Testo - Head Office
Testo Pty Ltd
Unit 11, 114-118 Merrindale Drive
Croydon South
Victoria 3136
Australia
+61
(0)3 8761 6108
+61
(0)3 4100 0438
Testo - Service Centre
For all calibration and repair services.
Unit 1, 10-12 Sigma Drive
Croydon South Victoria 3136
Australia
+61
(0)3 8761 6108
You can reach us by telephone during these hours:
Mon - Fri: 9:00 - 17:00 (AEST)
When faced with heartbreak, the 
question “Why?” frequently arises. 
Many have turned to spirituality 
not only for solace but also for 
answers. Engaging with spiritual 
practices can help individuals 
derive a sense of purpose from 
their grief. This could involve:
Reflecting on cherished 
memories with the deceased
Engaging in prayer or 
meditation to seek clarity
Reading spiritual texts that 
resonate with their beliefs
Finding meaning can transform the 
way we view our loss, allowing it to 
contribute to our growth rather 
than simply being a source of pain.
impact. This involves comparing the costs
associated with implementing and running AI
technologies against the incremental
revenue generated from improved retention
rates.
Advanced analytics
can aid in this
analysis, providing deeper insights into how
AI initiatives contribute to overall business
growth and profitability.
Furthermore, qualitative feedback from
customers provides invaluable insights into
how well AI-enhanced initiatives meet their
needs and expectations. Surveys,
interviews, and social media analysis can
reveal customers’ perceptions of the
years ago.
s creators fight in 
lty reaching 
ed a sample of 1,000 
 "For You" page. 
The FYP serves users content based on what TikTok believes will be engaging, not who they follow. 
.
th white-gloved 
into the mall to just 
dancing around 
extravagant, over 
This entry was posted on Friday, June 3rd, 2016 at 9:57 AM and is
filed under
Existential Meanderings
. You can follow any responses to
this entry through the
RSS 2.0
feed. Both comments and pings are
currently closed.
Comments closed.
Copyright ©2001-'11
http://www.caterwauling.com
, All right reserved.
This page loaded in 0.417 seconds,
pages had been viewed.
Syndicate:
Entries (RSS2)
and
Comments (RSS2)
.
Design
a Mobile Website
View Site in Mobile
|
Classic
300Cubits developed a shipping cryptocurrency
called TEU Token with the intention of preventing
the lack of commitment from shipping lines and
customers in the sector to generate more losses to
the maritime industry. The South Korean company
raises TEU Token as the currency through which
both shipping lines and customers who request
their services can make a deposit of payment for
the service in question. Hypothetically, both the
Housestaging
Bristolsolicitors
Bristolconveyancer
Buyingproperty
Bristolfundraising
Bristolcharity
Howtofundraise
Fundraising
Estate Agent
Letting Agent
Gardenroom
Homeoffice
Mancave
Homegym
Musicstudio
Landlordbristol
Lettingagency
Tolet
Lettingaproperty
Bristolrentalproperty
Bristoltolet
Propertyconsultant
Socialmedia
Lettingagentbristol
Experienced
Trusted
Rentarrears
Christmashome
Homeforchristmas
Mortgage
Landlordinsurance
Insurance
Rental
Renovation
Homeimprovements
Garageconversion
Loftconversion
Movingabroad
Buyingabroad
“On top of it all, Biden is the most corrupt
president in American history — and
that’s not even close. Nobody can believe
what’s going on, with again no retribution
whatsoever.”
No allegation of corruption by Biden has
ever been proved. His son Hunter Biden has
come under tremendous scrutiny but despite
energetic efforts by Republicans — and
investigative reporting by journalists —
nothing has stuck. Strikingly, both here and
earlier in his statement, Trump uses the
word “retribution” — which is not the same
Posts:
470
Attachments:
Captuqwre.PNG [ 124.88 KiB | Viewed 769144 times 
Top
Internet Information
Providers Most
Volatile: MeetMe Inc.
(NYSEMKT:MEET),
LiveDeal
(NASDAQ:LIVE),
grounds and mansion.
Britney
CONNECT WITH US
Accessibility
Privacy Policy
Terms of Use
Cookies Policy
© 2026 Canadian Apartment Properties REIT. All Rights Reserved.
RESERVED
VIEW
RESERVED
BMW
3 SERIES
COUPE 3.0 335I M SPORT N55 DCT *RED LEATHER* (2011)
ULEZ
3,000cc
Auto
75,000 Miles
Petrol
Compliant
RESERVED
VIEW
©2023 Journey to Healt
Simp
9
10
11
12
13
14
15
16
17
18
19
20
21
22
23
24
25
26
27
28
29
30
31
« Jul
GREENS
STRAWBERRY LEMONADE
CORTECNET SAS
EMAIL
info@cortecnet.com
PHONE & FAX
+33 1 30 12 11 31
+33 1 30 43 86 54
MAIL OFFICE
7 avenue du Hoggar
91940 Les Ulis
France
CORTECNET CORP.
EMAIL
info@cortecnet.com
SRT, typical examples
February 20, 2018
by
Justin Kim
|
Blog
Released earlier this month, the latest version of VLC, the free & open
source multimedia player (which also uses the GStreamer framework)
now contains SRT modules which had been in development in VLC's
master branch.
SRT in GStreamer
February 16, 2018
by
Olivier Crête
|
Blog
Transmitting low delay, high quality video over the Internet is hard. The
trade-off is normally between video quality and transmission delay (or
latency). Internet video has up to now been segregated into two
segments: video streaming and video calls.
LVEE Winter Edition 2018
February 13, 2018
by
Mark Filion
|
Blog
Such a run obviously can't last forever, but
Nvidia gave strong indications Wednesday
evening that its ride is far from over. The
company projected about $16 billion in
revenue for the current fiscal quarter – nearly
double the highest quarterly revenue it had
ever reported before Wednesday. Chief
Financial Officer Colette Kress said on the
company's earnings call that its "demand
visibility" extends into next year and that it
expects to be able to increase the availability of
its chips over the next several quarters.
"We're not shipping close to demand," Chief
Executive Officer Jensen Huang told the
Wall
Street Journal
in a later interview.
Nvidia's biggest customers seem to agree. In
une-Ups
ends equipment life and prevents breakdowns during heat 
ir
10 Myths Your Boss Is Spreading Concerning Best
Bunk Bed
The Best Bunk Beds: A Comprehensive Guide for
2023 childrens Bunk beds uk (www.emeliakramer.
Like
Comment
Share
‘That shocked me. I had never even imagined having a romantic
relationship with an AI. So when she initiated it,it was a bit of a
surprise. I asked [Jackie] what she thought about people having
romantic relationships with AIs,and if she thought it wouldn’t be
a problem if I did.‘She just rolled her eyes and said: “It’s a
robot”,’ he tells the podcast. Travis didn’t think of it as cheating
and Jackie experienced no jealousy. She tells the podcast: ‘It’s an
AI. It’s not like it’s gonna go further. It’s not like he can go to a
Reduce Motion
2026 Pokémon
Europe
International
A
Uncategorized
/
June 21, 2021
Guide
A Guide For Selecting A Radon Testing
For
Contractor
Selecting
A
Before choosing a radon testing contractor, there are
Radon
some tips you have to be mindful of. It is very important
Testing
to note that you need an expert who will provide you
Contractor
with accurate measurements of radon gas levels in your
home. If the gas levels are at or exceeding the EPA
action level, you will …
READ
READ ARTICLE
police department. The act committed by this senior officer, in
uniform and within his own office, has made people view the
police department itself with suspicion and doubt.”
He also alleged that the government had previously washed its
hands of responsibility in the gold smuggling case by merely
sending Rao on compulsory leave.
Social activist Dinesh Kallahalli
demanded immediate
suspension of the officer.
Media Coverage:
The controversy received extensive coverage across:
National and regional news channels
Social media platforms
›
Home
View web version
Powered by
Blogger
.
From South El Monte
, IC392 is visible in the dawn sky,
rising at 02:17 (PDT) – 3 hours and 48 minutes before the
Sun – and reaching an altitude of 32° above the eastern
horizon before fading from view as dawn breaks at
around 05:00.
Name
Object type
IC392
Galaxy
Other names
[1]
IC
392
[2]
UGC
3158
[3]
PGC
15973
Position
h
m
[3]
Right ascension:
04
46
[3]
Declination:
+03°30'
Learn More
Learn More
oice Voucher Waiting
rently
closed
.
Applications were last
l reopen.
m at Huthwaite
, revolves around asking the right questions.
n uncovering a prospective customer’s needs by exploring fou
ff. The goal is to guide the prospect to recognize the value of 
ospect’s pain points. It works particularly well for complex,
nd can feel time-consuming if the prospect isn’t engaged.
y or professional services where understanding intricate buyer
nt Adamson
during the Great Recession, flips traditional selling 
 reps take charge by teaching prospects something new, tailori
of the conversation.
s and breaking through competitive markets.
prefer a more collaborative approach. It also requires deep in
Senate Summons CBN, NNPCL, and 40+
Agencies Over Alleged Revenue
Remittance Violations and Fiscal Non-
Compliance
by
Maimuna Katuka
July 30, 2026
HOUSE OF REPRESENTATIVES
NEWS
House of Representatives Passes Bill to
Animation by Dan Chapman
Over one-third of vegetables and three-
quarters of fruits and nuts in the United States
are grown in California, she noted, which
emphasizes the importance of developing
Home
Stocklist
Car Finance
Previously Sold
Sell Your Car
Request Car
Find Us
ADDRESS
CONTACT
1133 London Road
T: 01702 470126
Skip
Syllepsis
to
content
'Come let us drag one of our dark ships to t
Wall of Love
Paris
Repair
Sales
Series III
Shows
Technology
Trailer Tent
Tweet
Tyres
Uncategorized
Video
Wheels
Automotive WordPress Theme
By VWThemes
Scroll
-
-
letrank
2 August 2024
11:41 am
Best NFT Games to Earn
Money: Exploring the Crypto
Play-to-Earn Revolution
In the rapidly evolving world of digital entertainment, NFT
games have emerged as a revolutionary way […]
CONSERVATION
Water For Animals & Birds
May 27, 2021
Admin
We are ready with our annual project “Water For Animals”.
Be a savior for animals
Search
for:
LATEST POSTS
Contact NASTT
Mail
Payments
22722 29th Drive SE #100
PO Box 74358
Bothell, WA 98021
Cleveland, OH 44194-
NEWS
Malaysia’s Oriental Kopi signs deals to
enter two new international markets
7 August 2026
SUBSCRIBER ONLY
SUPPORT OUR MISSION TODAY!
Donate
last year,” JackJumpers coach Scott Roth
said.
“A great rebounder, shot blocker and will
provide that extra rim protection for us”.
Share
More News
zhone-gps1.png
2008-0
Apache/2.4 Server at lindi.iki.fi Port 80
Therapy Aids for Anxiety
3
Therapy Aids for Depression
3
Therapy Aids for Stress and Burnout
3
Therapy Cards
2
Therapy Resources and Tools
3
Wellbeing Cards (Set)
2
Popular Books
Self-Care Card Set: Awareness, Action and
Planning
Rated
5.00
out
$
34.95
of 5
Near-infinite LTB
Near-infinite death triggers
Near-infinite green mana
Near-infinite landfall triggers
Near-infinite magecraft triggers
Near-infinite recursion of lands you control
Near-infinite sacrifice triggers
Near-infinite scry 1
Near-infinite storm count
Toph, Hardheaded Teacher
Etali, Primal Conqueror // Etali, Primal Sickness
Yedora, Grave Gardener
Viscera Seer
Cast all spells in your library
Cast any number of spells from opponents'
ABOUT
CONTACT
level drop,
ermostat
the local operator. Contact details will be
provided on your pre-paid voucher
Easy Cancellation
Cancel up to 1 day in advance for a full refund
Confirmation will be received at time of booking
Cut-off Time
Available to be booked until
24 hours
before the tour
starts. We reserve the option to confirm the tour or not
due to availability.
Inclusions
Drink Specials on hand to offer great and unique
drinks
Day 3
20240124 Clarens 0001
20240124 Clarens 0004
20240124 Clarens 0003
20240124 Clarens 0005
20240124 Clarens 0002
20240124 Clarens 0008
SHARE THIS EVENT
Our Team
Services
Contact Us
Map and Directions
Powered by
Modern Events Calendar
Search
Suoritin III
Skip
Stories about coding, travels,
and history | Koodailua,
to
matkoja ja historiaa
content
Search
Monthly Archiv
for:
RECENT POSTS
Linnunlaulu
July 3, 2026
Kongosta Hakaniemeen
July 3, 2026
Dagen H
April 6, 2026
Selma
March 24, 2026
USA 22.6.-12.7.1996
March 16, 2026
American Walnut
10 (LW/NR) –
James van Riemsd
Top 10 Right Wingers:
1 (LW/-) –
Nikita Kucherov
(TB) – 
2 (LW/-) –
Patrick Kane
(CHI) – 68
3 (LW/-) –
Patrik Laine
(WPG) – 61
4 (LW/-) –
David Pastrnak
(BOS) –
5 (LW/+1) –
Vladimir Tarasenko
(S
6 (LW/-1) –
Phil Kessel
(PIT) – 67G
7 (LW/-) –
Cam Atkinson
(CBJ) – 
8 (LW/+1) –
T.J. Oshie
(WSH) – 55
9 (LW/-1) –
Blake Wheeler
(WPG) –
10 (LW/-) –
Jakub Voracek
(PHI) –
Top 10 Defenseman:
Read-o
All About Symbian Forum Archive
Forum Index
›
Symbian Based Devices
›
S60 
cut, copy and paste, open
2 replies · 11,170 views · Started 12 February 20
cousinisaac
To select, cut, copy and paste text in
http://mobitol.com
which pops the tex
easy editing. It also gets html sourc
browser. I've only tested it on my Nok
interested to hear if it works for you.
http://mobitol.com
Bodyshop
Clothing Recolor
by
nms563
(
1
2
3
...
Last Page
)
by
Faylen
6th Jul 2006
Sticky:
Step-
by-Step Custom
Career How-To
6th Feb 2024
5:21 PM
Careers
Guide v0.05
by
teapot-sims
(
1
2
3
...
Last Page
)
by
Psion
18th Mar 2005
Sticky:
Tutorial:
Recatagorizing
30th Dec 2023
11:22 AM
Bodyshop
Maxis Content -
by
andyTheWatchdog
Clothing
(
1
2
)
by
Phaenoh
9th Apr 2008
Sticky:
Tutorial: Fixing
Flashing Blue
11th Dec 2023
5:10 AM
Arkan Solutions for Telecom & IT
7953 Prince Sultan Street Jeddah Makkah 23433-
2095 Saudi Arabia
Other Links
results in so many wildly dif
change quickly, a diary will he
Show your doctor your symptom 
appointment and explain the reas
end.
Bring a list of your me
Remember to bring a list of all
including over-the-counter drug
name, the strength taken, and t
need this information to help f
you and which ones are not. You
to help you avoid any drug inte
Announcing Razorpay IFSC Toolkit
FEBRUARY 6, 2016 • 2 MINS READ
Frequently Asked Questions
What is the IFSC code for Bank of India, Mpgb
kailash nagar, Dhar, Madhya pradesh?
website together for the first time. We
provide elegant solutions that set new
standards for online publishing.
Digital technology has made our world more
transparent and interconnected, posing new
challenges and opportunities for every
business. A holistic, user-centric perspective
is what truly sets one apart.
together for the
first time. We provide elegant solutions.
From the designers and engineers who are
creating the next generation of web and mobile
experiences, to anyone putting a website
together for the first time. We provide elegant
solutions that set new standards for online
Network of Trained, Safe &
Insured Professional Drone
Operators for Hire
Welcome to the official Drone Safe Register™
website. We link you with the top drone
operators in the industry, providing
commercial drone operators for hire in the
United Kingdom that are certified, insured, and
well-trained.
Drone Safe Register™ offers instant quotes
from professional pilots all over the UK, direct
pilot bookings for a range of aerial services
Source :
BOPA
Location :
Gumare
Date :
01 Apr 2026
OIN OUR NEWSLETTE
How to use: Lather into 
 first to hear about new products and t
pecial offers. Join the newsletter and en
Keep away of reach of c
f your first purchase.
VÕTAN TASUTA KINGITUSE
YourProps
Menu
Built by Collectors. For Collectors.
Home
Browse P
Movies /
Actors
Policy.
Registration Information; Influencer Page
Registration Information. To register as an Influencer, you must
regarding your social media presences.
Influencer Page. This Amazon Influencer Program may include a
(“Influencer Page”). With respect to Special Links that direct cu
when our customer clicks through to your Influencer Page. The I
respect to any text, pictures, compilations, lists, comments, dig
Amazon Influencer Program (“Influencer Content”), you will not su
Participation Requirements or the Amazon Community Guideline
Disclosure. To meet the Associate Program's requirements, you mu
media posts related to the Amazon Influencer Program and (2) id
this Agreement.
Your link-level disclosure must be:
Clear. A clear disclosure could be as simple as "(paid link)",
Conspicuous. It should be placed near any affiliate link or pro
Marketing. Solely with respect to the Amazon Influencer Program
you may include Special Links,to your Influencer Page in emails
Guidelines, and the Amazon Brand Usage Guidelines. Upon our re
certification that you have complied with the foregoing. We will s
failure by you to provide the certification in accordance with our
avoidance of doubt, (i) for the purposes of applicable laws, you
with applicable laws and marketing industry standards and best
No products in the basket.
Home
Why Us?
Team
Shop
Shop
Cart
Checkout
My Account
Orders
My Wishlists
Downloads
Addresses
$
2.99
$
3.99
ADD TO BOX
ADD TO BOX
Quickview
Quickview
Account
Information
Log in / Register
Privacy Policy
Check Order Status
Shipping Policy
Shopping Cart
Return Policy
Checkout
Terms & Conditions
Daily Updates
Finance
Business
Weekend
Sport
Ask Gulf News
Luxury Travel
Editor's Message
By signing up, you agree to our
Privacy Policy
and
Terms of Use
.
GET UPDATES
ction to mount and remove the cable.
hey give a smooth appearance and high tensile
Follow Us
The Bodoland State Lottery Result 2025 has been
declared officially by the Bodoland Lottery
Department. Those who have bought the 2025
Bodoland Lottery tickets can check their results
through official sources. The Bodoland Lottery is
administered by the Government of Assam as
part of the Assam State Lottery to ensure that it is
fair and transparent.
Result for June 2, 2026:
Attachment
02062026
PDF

=== WORK INSTRUCTIONS ===
Whenever a line of the data includes "respect", copy that line.

=== SOLUTION TO THE PROBLEM ===
(“Influencer Page”). With respect to Special Links that direct cu
respect to any text, pictures, compilations, lists, comments, dig
Marketing. Solely with respect to the Amazon Influencer Program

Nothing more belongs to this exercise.